Canada added 83,000 jobs in June, sending unemployment down slightly


The Canadian economy added 83,000 jobs in June, while unemployment fell slightly in 0.1 percentage points, according to Statistics Canada.

The vast majority of these works were part -time, the agency said on Friday, with 47,000 positions added in the private sector.

It is the first time that employment increases substantially since January of this year, when the economy added 76,000 new jobs.

June also marked the first decrease in unemployment since January. The employment rate had previously decreased by 0.3 percentage points between March and April, and remained stable in May.

The wholesale and retail commercial industry, as well as medical care and social assistance, saw the highest influx of jobs.
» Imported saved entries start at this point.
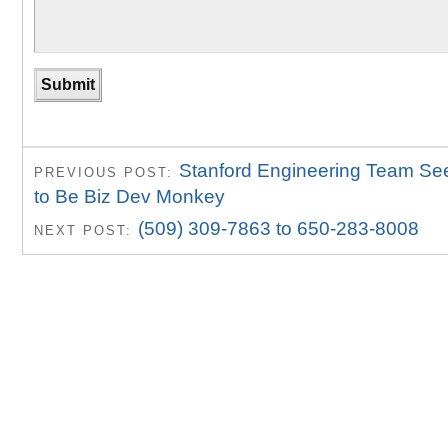
Stanford Engineering Team S
PREVIOUS POST:
to Be Biz Dev Monkey
(509) 309-7863 to 650-283-8008
NEXT POST:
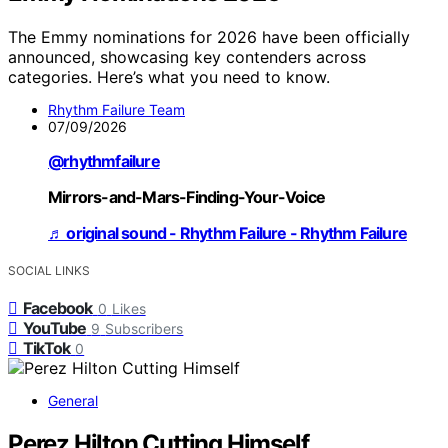
The Emmy nominations for 2026 have been officially
announced, showcasing key contenders across
categories. Here’s what you need to know.
Rhythm Failure Team
07/09/2026
@rhythmfailure
Mirrors-and-Mars-Finding-Your-Voice
♬ original sound - Rhythm Failure - Rhythm Failure
SOCIAL LINKS
Facebook
0
Likes
YouTube
9
Subscribers
TikTok
0
General
Perez Hilton Cutting Himself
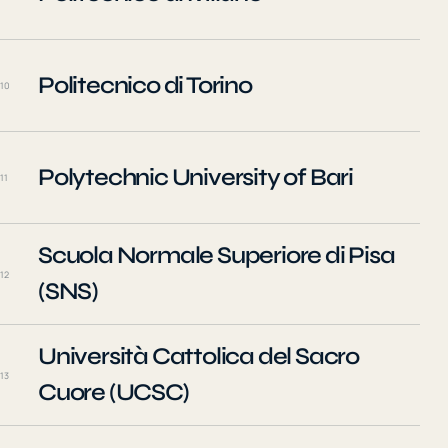
Politecnico di Torino
10
Polytechnic University of Bari
11
Scuola Normale Superiore di Pisa
12
(SNS)
Università Cattolica del Sacro
13
Cuore (UCSC)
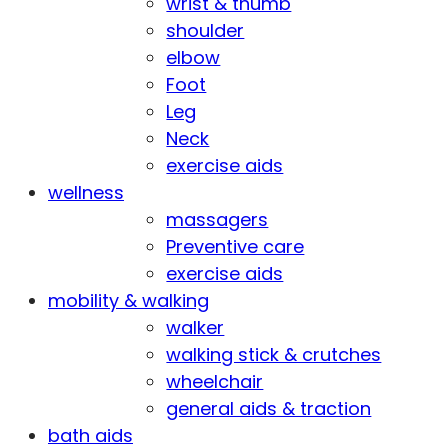
wrist & thumb
shoulder
elbow
Foot
Leg
Neck
exercise aids
wellness
massagers
Preventive care
exercise aids
mobility & walking
walker
walking stick & crutches
wheelchair
general aids & traction
bath aids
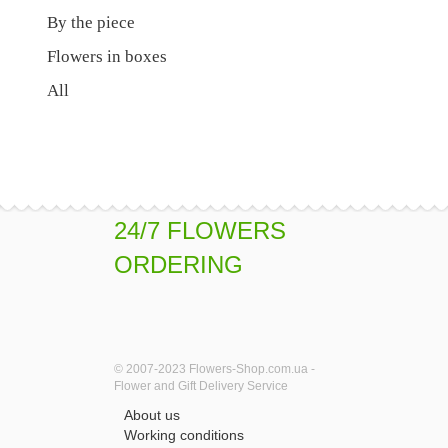
By the piece
Flowers in boxes
All
24/7 FLOWERS
ORDERING
© 2007-2023 Flowers-Shop.com.ua -
Flower and Gift Delivery Service
About us
Working conditions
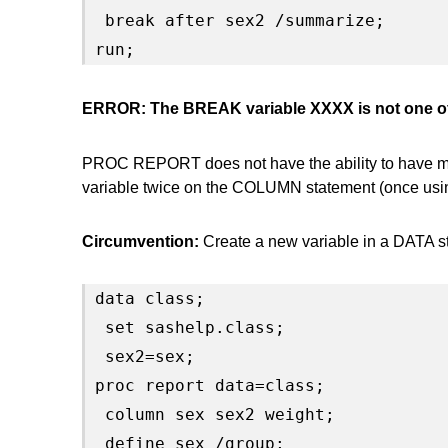
 break after sex2 /summarize;

run;
ERROR: The BREAK variable XXXX is not one o
PROC REPORT does not have the ability to have mult
variable twice on the COLUMN statement (once using
Circumvention:
Create a new variable in a DATA st
data class;

 set sashelp.class;

 sex2=sex;

proc report data=class;

 column sex sex2 weight;

 define sex /group;
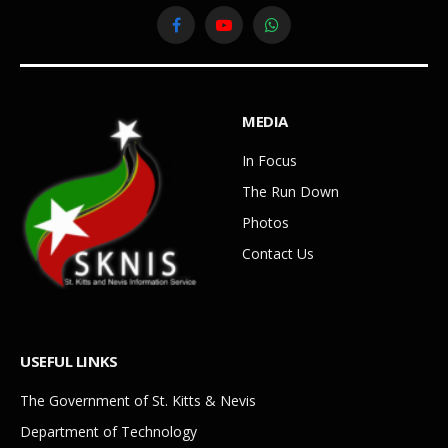
Facebook
YouTube
WhatsApp
MEDIA
In Focus
The Run Down
Photos
Contact Us
USEFUL LINKS
The Government of St. Kitts & Nevis
Department of Technology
Most of the other industries remained stable in the number of people they used, although the agricultural sector fell a few thousand jobs.

The numbers were a positive surprise; A survey conducted by reuters of economists who go to the launch of Friday predicted that unemployment would increase to 7.1 percent, and employment would remain flat.

However, in the long term, unemployment data still paint a negative image. Some 1.6 million people were still unemployed this month, and more than one in five people without work have been looking for work for 27 weeks or more, an increase of 4.1 percentage points since last year.

Look | Students face a hard labor market this summer:

Students face a hard labor market this summer

Statistics Canada said student unemployment was in a maximum of three years in the summer work season. Jayden Dill De CBC spoke with young people and employers about the job search.

For students looking for work during the summer, the unemployment rate is still high: 17.4 percent, compared to 15.8 percent compared to June 2024. Statistics Canada says that this is the highest unemployment rate for students who return since 2009, excluding the pandemic years, when unemployment was particularly high.

Despite some imperfections, such as the fact that most of the aggregate works were part -time, there were positive signs in general, said Benjamin Reitzes, managing director of Canadian Rate and BMO macro strategist, especially given from the fallen that economists expected.

“It doesn’t matter how things cut, this report is materially better than expected,” Reitzes said in a note.

And although the numbers showed an image of an economy that was “hanging there for now,” Reitzes said that continuous tariff turbulence could change things quickly in the future.